A biogeochemical model intercomparison for the eastern Bering Sea shelf

Kearney, K.A., W. Cheng, and A.J. Hermann

J. Geophys. Res., 130(12), e2025JC022634, doi: 10.1029/2025JC022634, View open access article at AGU/Wiley (external link) (2025)

Uncertainty related to biogeochemical model structure—the equations, parameters, and variables used to simulate lower trophic level dynamics—can contribute significantly to overall uncertainty of regional model predictions of living marine resources metrics such as primary production. This may be particularly true in shallow coastal regions, where there is growing interest in using these types of regional models to inform ecosystem management. Here, we use a biogeochemical model intercomparison to analyze the divergence of ecosystem metrics across models for the eastern Bering Sea shelf region, and identify the biogeochemical processes that may lead to this spread. We run three biogeochemical models with varying complexity coupled to the same regional ocean model and run 30-year hindcast simulations spanning 1990–2020. We find that the models differ widely in their spatial and temporal patterns of simulated primary production, and that these differences propagate to most of the higher trophic level metrics examined. We highlight structural elements that lead to these differences, including (a) representation of benthic processes and their role in retaining nitrogen on the shelf, (b) the role of grazing control on spring bloom timing, and (c) the role of zooplankton groups in supporting regenerated production through the summer months. Overall, we conclude that the potential uncertainty associated with even well-established biogeochemical models may be high, particularly when these models are pushed beyond the original contexts under which they were developed.
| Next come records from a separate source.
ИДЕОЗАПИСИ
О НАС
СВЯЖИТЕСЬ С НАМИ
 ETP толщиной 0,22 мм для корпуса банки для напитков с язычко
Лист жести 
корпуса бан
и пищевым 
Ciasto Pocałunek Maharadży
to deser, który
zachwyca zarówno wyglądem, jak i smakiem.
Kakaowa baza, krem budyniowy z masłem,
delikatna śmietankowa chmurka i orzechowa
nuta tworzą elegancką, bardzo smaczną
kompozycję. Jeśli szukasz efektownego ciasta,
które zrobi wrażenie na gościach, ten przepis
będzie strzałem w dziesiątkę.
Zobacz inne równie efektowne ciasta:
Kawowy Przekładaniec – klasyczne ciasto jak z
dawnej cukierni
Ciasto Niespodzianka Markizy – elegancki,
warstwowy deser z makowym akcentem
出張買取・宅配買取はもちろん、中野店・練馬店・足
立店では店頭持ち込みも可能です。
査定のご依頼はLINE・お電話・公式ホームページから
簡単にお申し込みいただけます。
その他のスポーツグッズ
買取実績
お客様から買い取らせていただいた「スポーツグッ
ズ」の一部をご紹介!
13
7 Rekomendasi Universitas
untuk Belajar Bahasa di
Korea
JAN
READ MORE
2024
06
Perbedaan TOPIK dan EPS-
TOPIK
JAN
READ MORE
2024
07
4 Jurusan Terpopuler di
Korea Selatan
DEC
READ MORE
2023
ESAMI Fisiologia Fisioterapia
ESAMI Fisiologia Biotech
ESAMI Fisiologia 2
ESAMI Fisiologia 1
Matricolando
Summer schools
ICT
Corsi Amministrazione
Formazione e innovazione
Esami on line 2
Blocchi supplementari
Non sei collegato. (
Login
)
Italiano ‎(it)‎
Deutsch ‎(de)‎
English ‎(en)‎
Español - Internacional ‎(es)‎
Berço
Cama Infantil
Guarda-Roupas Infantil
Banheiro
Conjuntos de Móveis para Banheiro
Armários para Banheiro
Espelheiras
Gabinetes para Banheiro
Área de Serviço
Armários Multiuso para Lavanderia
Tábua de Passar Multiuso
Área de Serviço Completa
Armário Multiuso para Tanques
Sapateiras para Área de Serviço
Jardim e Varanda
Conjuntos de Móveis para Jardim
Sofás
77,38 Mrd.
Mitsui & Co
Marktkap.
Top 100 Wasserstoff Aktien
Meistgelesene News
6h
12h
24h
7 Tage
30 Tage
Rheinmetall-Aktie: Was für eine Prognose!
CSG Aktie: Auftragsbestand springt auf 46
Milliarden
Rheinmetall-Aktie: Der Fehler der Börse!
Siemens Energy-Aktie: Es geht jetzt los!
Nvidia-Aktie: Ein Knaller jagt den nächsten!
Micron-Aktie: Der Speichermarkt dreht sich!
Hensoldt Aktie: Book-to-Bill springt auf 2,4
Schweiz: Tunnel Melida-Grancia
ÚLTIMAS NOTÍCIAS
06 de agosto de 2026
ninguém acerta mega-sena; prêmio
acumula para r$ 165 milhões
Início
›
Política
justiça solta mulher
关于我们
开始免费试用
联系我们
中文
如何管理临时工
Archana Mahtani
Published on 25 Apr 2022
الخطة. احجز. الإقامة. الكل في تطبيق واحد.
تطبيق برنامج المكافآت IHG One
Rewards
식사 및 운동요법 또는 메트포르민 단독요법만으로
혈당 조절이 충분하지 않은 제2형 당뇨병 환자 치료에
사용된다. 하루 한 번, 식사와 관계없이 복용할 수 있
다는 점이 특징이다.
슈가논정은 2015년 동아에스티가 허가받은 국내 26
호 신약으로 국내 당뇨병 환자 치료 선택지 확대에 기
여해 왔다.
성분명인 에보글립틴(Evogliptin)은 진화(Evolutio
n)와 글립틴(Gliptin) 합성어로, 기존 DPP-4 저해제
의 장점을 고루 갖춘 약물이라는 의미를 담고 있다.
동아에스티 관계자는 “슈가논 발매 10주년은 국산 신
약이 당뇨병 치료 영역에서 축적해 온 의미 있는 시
End users should strive to acknowledge and communicate this, particularly when using biogeochemical model output in management contexts.

Plain Language Summary. Ocean models are increasingly used to analyze and predict changes in marine resources (e.g., managed fisheries). Although many parts of these models have been rigorously tested for skill, other processes are more difficult to validate due to the sparsity of real-world measurements available. Biogeochemical models, which simulate the growth of marine algae, production, and decomposition of organic material, fall into this latter category. In this study, we compare three biogeochemical models applied to the Bering Sea region to see if they agree in their simulation of metrics that are important in marine resource management. We found many differences in the seasonal and multiyear primary production simulated across the three models, even though all three models experienced the same physical conditions, and these differences propagated throughout the food web. We highlight a few processes that contribute to these differences including (a) assumptions each model makes regarding material that sinks to the ocean floor, (b) the role of zooplankton in limiting the accumulation of their phytoplankton prey in spring, and (c) the role of zooplankton in keeping nutrients in the surface waters in the late summer months.